ACTIVITY:
Filter these entries down to lines holding "交易首页".

Source records

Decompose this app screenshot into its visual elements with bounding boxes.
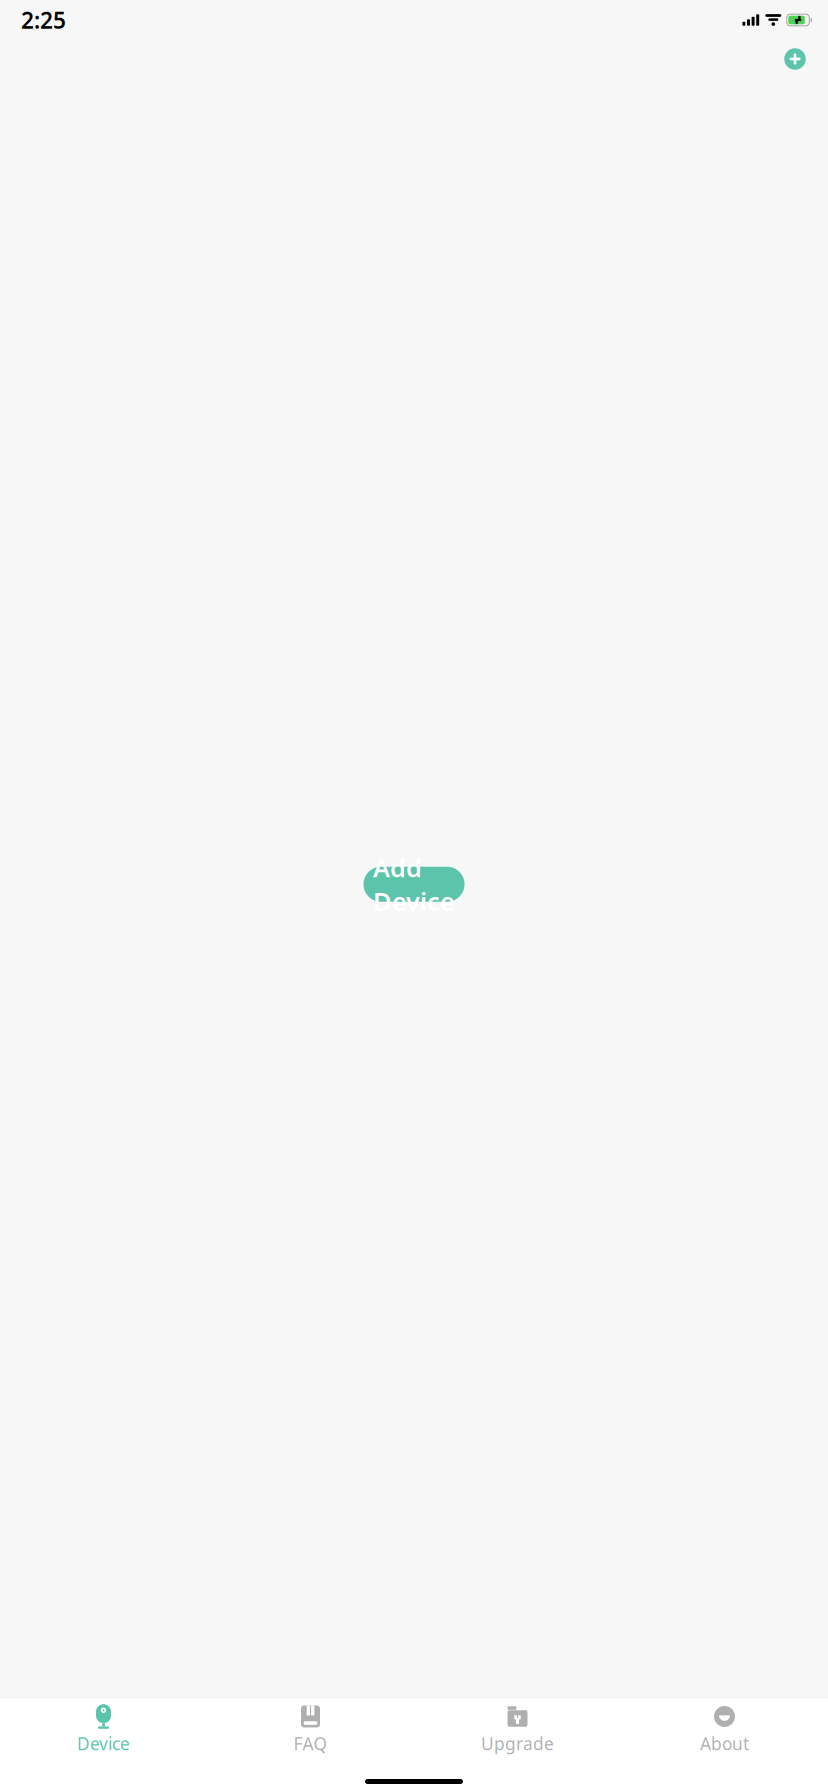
button[interactable]: Add Device xyxy=(364,867,464,902)
staticText: Device xyxy=(77,1732,130,1755)
button[interactable]: FAQ xyxy=(207,1698,414,1760)
staticText: About xyxy=(700,1732,749,1755)
staticText: 2:25 xyxy=(21,5,66,35)
button[interactable]: Upgrade xyxy=(414,1698,621,1760)
staticText: Add Device xyxy=(373,851,455,918)
staticText: Upgrade xyxy=(481,1732,554,1755)
button[interactable]: About xyxy=(621,1698,828,1760)
button[interactable]: Device xyxy=(0,1698,207,1760)
button[interactable]: Add device xyxy=(775,39,815,79)
staticText: FAQ xyxy=(294,1732,328,1755)
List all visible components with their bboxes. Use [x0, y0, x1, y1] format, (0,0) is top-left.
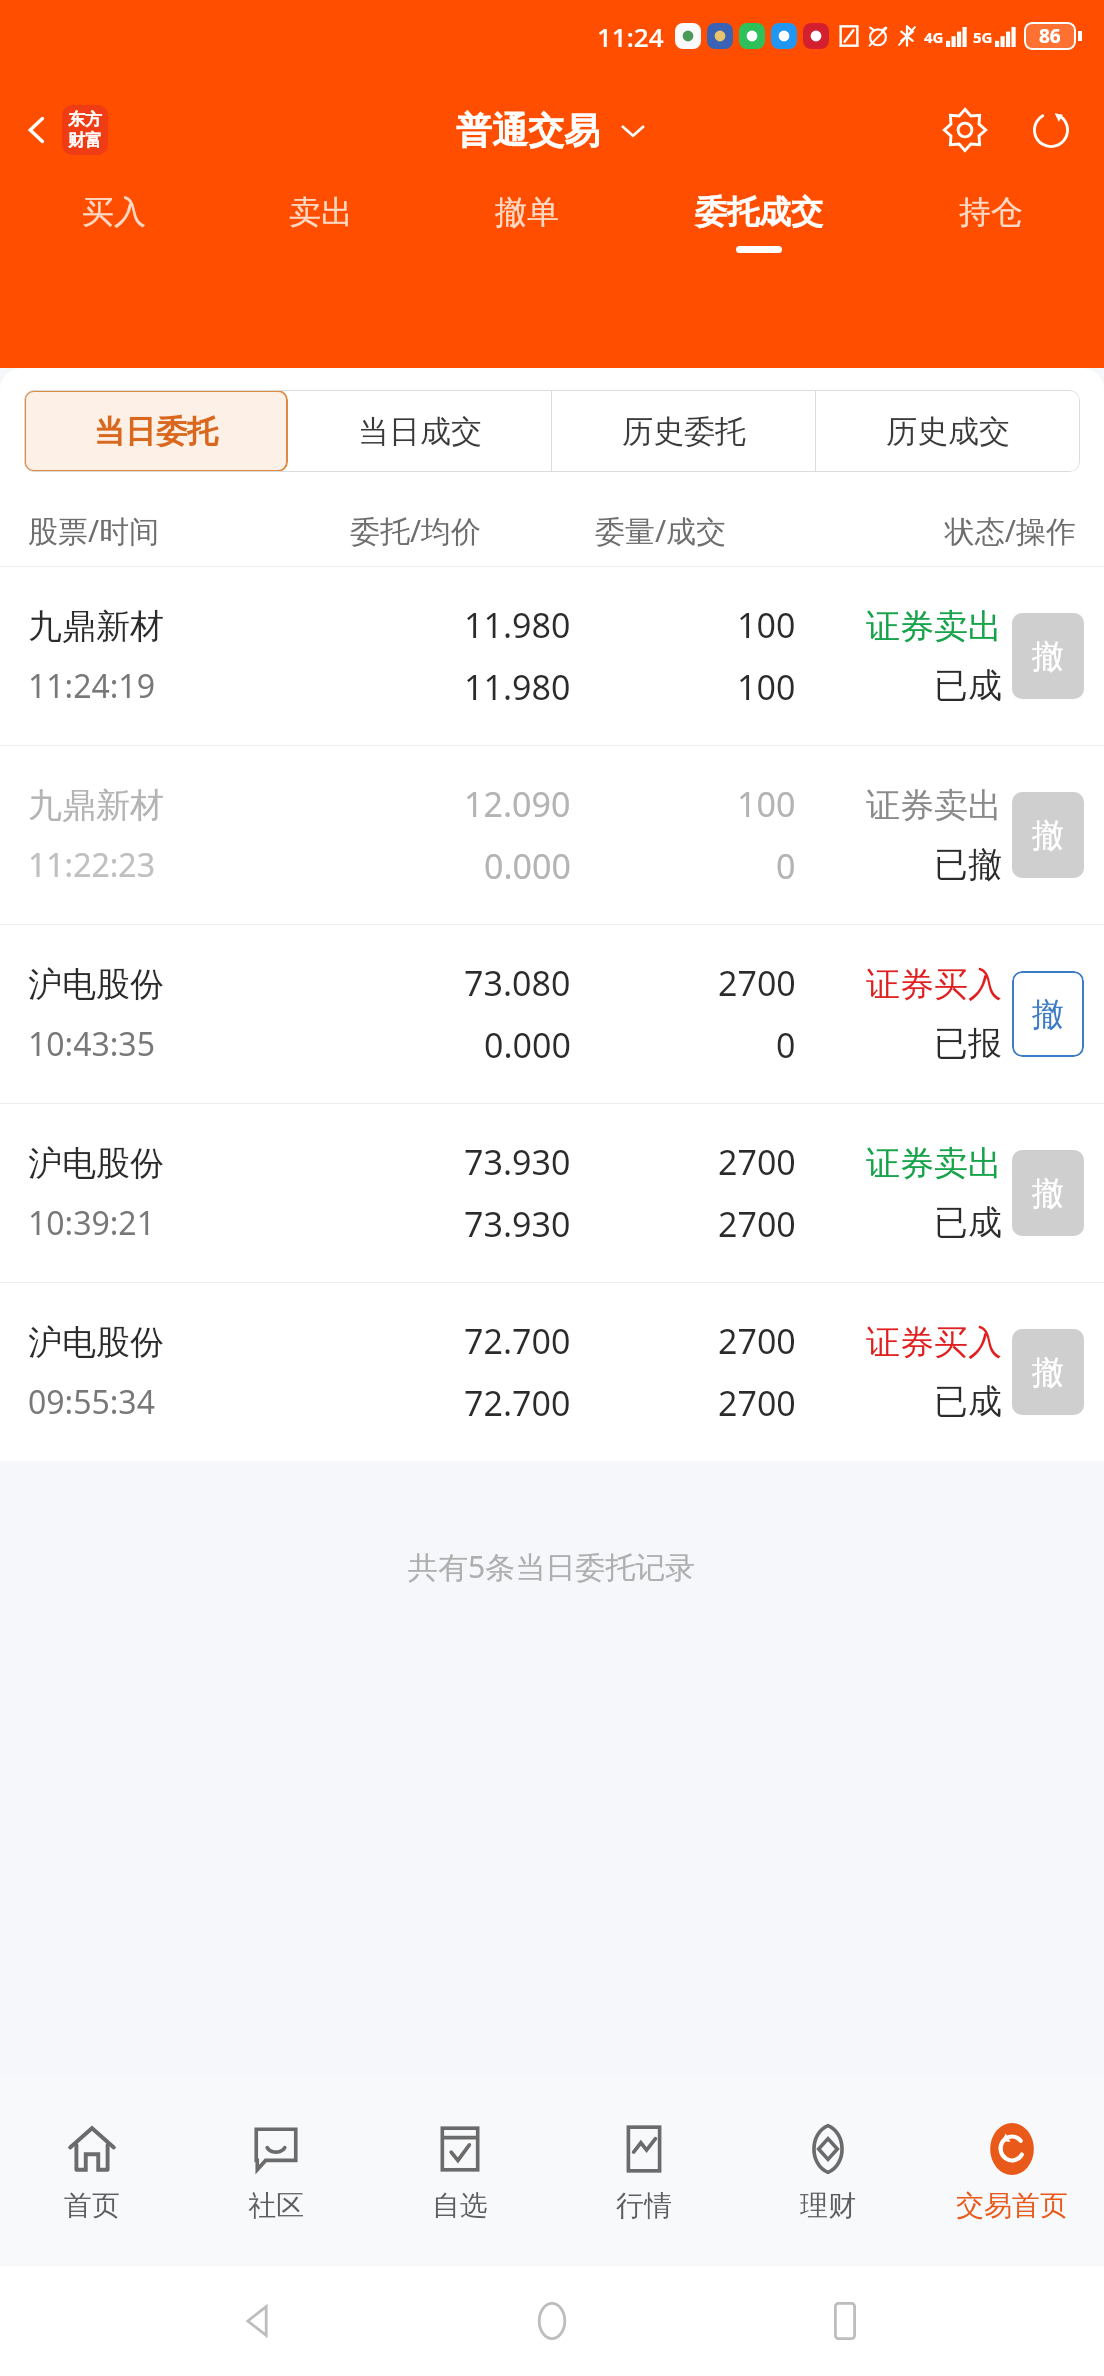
button[interactable]: 主页 — [518, 2287, 586, 2355]
staticText: 09:55:34 — [28, 1380, 155, 1424]
button[interactable]: 当日委托 — [24, 390, 288, 472]
button[interactable]: 撤单 — [1012, 613, 1084, 699]
button[interactable]: 首页 — [0, 2076, 184, 2266]
staticText: 2700 — [718, 1318, 796, 1364]
staticText: 12.090 — [464, 781, 571, 827]
button[interactable]: 持仓 — [888, 192, 1094, 302]
button[interactable]: 沪电股份 — [0, 925, 1104, 1103]
staticText: 理财 — [800, 2188, 856, 2223]
staticText: 委托成交 — [695, 192, 823, 232]
staticText: 已成 — [934, 1380, 1002, 1423]
staticText: 2700 — [718, 960, 796, 1006]
staticText: 100 — [737, 602, 796, 648]
staticText: 首页 — [64, 2188, 120, 2223]
staticText: 沪电股份 — [28, 963, 164, 1006]
staticText: 证券卖出 — [866, 605, 1002, 648]
staticText: 行情 — [616, 2188, 672, 2223]
staticText: 买入 — [82, 192, 146, 232]
staticText: 历史成交 — [886, 412, 1010, 451]
button[interactable]: 行情 — [552, 2076, 736, 2266]
staticText: 持仓 — [959, 192, 1023, 232]
staticText: 5G — [973, 27, 993, 47]
staticText: 共有5条当日委托记录 — [408, 1546, 696, 1587]
staticText: 73.930 — [464, 1201, 571, 1247]
staticText: 2700 — [718, 1139, 796, 1185]
button[interactable]: 理财 — [736, 2076, 920, 2266]
staticText: 11.980 — [464, 664, 571, 710]
staticText: 11:24 — [597, 19, 664, 54]
button[interactable]: 沪电股份 — [0, 1104, 1104, 1282]
staticText: 已成 — [934, 1201, 1002, 1244]
staticText: 证券买入 — [866, 1321, 1002, 1364]
staticText: 100 — [737, 781, 796, 827]
button[interactable]: 设置 — [934, 99, 996, 161]
staticText: 11.980 — [464, 602, 571, 648]
staticText: 状态/操作 — [780, 510, 1076, 551]
button[interactable]: 撤单 — [1012, 792, 1084, 878]
staticText: 0 — [776, 843, 796, 889]
staticText: 72.700 — [464, 1380, 571, 1426]
staticText: 沪电股份 — [28, 1321, 164, 1364]
button[interactable]: 普通交易 — [456, 108, 648, 153]
button[interactable]: 当日成交 — [288, 390, 552, 472]
staticText: 10:39:21 — [28, 1201, 155, 1245]
staticText: 自选 — [432, 2188, 488, 2223]
button[interactable]: 买入 — [10, 192, 217, 302]
button[interactable]: 九鼎新材 — [0, 746, 1104, 924]
button[interactable]: 返回 东方财富 — [14, 99, 114, 161]
staticText: 社区 — [248, 2188, 304, 2223]
staticText: 九鼎新材 — [28, 605, 164, 648]
button[interactable]: 自选 — [368, 2076, 552, 2266]
staticText: 东方 — [68, 109, 102, 130]
button[interactable]: 最近任务 — [811, 2287, 879, 2355]
staticText: 100 — [737, 664, 796, 710]
staticText: 撤 — [1032, 1173, 1064, 1213]
button[interactable]: 历史成交 — [816, 390, 1080, 472]
staticText: 撤 — [1032, 1352, 1064, 1392]
button[interactable]: 交易首页 — [920, 2076, 1104, 2266]
staticText: 当日委托 — [94, 412, 218, 451]
button[interactable]: 历史委托 — [552, 390, 816, 472]
staticText: 已报 — [934, 1022, 1002, 1065]
staticText: 已撤 — [934, 843, 1002, 886]
staticText: 卖出 — [289, 192, 353, 232]
staticText: 撤 — [1032, 636, 1064, 676]
staticText: 11:22:23 — [28, 843, 155, 887]
staticText: 0.000 — [484, 1022, 571, 1068]
staticText: 证券卖出 — [866, 784, 1002, 827]
staticText: 委托/均价 — [290, 510, 541, 551]
button[interactable]: 撤单 — [424, 192, 630, 302]
button[interactable]: 卖出 — [217, 192, 424, 302]
button[interactable]: 九鼎新材 — [0, 567, 1104, 745]
button[interactable]: 撤单 — [1012, 971, 1084, 1057]
staticText: 11:24:19 — [28, 664, 155, 708]
button[interactable]: 撤单 — [1012, 1329, 1084, 1415]
staticText: 72.700 — [464, 1318, 571, 1364]
button[interactable]: 撤单 — [1012, 1150, 1084, 1236]
button[interactable]: 社区 — [184, 2076, 368, 2266]
button[interactable]: 委托成交 — [630, 192, 888, 302]
staticText: 股票/时间 — [28, 510, 290, 551]
staticText: 0.000 — [484, 843, 571, 889]
staticText: 历史委托 — [622, 412, 746, 451]
button[interactable]: 沪电股份 — [0, 1283, 1104, 1461]
staticText: 撤 — [1032, 815, 1064, 855]
staticText: 普通交易 — [456, 108, 600, 153]
staticText: 86 — [1039, 23, 1061, 49]
staticText: 交易首页 — [956, 2188, 1068, 2223]
staticText: 2700 — [718, 1380, 796, 1426]
staticText: 委量/成交 — [541, 510, 780, 551]
staticText: 撤单 — [495, 192, 559, 232]
staticText: 沪电股份 — [28, 1142, 164, 1185]
staticText: 财富 — [68, 130, 102, 151]
staticText: 已成 — [934, 664, 1002, 707]
button[interactable]: 刷新 — [1020, 99, 1082, 161]
button[interactable]: 返回 — [225, 2287, 293, 2355]
staticText: 2700 — [718, 1201, 796, 1247]
staticText: 10:43:35 — [28, 1022, 155, 1066]
staticText: 证券卖出 — [866, 1142, 1002, 1185]
staticText: 73.080 — [464, 960, 571, 1006]
staticText: 4G — [924, 27, 944, 47]
staticText: 证券买入 — [866, 963, 1002, 1006]
staticText: 九鼎新材 — [28, 784, 164, 827]
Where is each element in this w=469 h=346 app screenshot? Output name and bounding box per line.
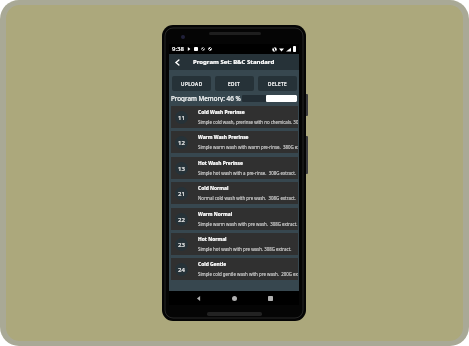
staticText: Simple warm wash with warm pre-rinse. 38… [198,144,298,150]
button[interactable]: 21 [171,182,298,204]
button[interactable]: 24 [171,258,298,280]
staticText: Cold Wash Prerinse [198,109,245,116]
button[interactable]: 22 [171,208,298,230]
button[interactable]: 23 [171,233,298,255]
button[interactable]: DELETE [258,76,297,91]
staticText: Simple hot wash with pre wash. 308G extr… [198,246,292,252]
staticText: 13 [178,165,185,173]
button[interactable]: EDIT [215,76,254,91]
staticText: Program Memory: 46 % [171,94,241,102]
staticText: Simple cold gentle wash with pre wash. 2… [198,271,298,277]
button[interactable]: 12 [171,131,298,153]
staticText: 11 [178,114,185,122]
staticText: Normal cold wash with pre wash. 308G ext… [198,195,296,201]
button[interactable]: 11 [171,106,298,128]
staticText: 21 [178,190,185,198]
button[interactable]: Navigate up [169,54,185,70]
staticText: Simple warm wash with pre wash. 308G ext… [198,221,298,227]
staticText: Simple hot wash with a pre-rinse. 308G e… [198,170,296,176]
staticText: 24 [178,266,185,274]
staticText: 23 [178,241,185,249]
staticText: Warm Normal [198,211,233,218]
staticText: Cold Normal [198,185,229,192]
staticText: 12 [178,139,185,147]
staticText: 22 [178,216,185,224]
staticText: Cold Gentle [198,261,227,268]
staticText: EDIT [228,81,241,87]
staticText: Hot Normal [198,236,227,243]
staticText: UPLOAD [181,81,203,87]
staticText: 9:38 [172,45,184,53]
button[interactable]: UPLOAD [172,76,211,91]
staticText: Hot Wash Prerinse [198,160,243,167]
button[interactable]: Home [227,291,241,305]
button[interactable]: Back [191,291,205,305]
staticText: Warm Wash Prerinse [198,134,249,141]
staticText: Simple cold wash, prerinse with no chemi… [198,119,298,125]
button[interactable]: 13 [171,157,298,179]
staticText: Program Set: B&C Standard [193,58,275,66]
staticText: DELETE [268,81,288,87]
button[interactable]: Recent apps [263,291,277,305]
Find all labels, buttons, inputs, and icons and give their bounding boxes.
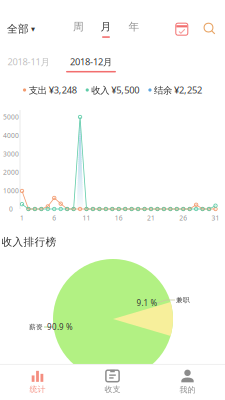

TASK ANSWER:
button[interactable]: 交易首页 — [920, 2076, 1104, 2266]
staticText: 交易首页 — [956, 2188, 1068, 2223]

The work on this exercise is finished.